Doch es reichte eben nicht zum alleinigen Siegrekord: Den muss sich die „Manx Missile“, mittlerweile in Diensten der kasachischen Astana-Mannschaft weiter mit einem der Allergrößten teilen: Auch der belgische Kannibale Eddy Merckx hat 34-mal triumphiert.
Während der deutsche Spitzensprinter Phil Bauhaus nach zwei Top-10-Platzierungen diesmal Siebter wurde und den harten Pyrenäen-Tagen Tribut zollte, war Philipsen auch für den drittplatzierten Biniam Girmay der Spielverderber - der Eritreer hätte erster schwarzer Etappensieger der Tour werden können.
Bauhaus unterstreicht starke Form
Der 25 Jahre alte Alpecin-Profi Philipsen scherte sich nach seinem insgesamt fünften Tageserfolg nach 169,9 km an der Gironde freilich weniger um das verpasste Glück der anderen als um das vollendete eigene.

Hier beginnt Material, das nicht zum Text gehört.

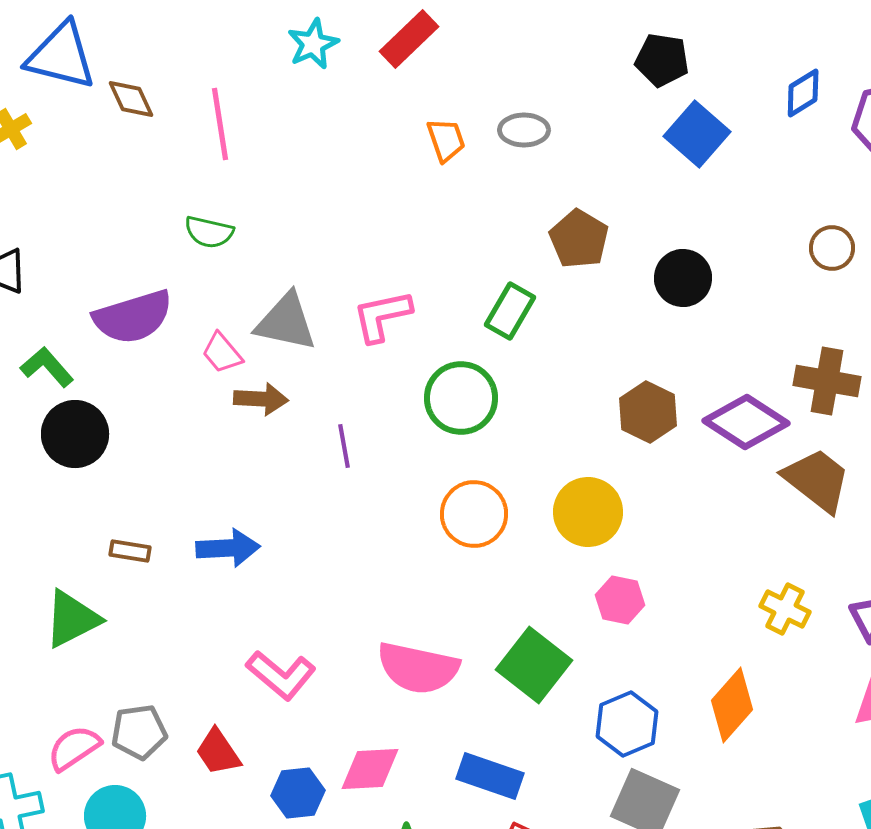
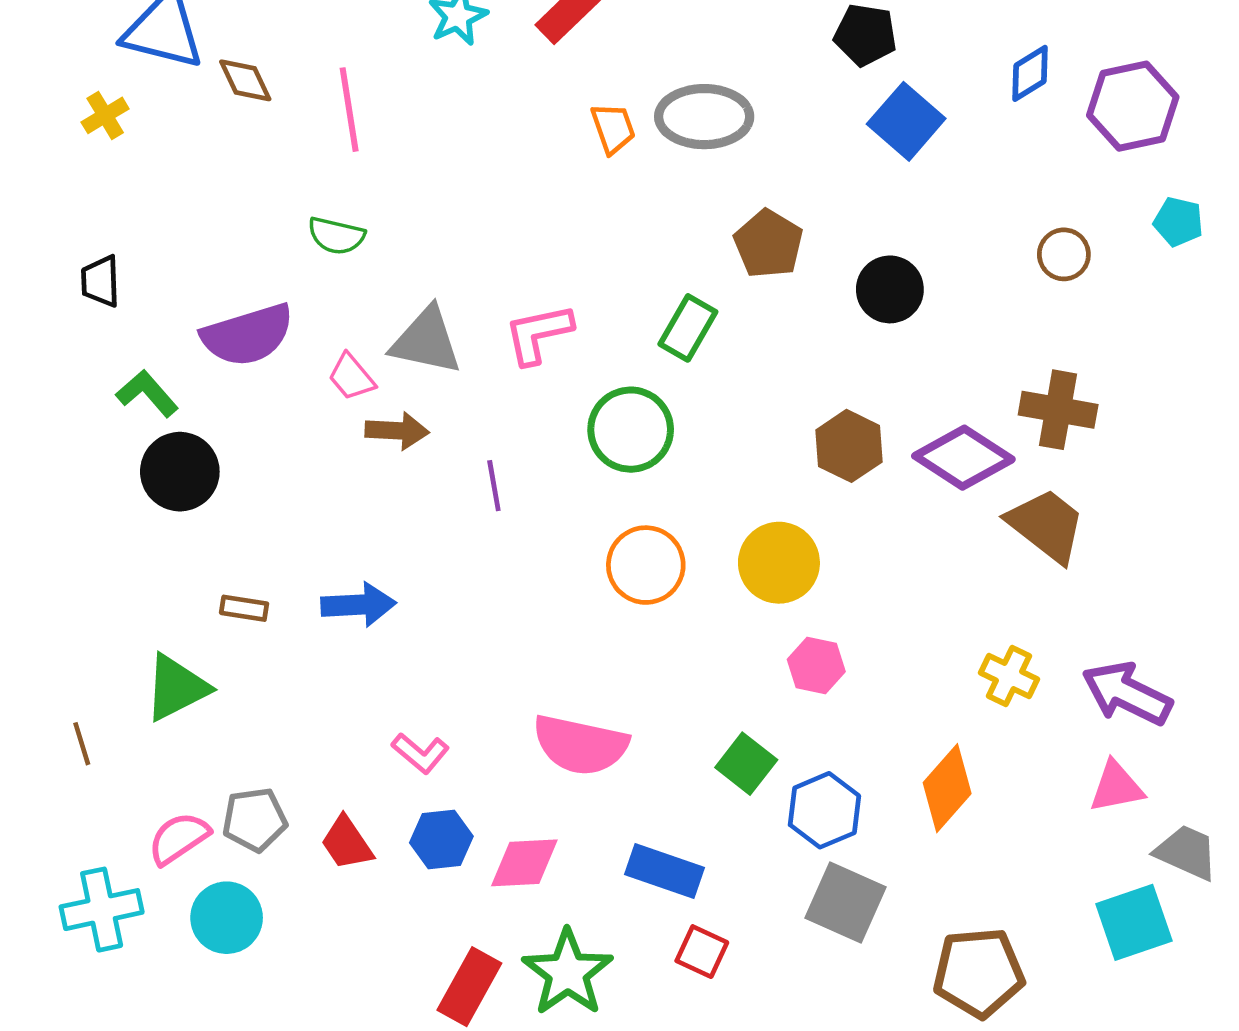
gray ellipse: (524, 130) -> (704, 117), size x1.6
green square: (534, 665) -> (746, 764), moved, size x0.7
pink L-shape: (281, 675) -> (420, 753), size x0.7
blue hexagon: (298, 793) -> (441, 839), moved

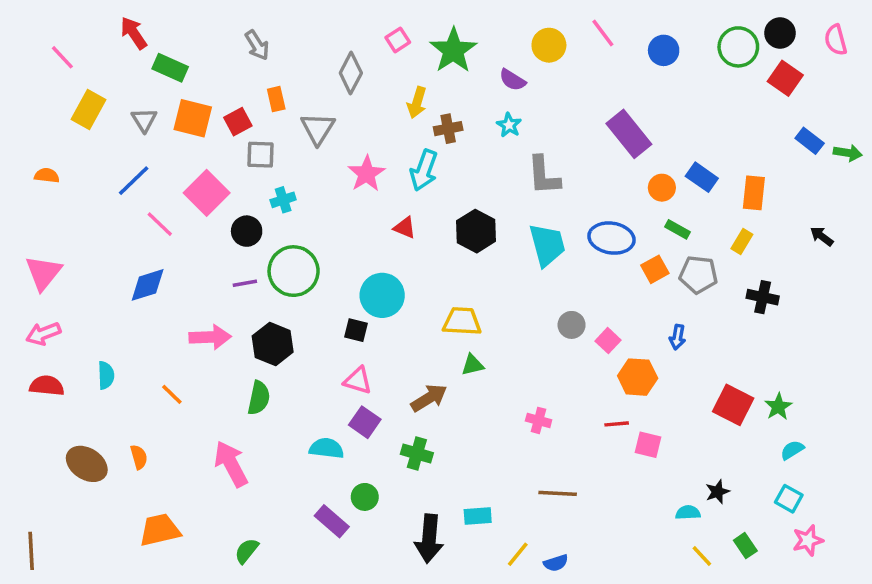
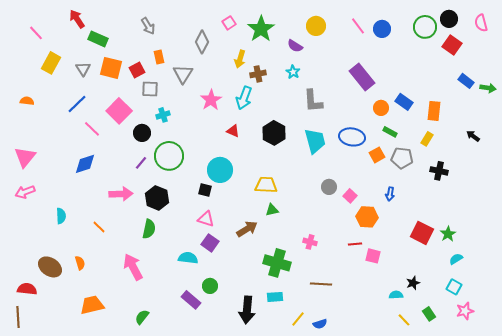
pink line: (603, 33) -> (358, 26), moved
purple line: (245, 283) -> (141, 163), turned -40
red semicircle: (47, 386) -> (27, 289), moved
green cross: (417, 453) -> (277, 263), moved, size x1.5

„Es ist eine absolute Traumwoche“, sagte Philipsen, der im dritten Sprint der 110. Tour zum dritten Mal triumphierte und seinen Kapitän Mathieu van der Poel zunehmend zum Domestiken degradiert, „ich könnte nicht stolzer sein.“
Philipsens Stimmung konnte auch nicht mehr davon getrübt werden, dass sein nunmehr dritter Tageserfolg hinterher noch einmal kurzzeitig in Gefahr schien.
Philipsen siegt - UCI-Jury weist Einspruch ab
Die UCI-Jury in Bordeaux entschied, dass sich am Ranking nichts mehr zu Ungunsten des Belgiers ändern werde, nachdem Medienberichten zufolge sowohl das Team Intermarché – Wanty – Gobert vom Drittplatzierten Girmay als auch Astana Qazaqstan von Cavendish Protest eingelegt hatten.
Der Vorwurf lautete offenbar, Philipsen habe Girmay in Richtung Bande gedrängt.
In der Gesamtwertung führt weiter der dänische Titelverteidiger Jonas Vingegaard, der bis in die Schlussphase ganz vorne im Feld fuhr, mit 25 Sekunden Vorsprung auf den zweimaligen Champion Tadej Pogacar aus Slowenien. Die Kletterer sind erst am Sonntag am Puy de Dome wieder gefragt - am Samstag bekommt Cavendish in Limoges seine nächste Chance.
Am Tag nach der spektakulären Etappe über den Tourmalet war die lange Zeit eher gemütliche Fahrt durch den Norden der Gascogne eine willkommene Wohltat für die Favoriten auf den Gesamtsieg. Die einzige Bergwertung des Tages - ein Hügel der 4. Kategorie - lag 43 km vor dem Ziel.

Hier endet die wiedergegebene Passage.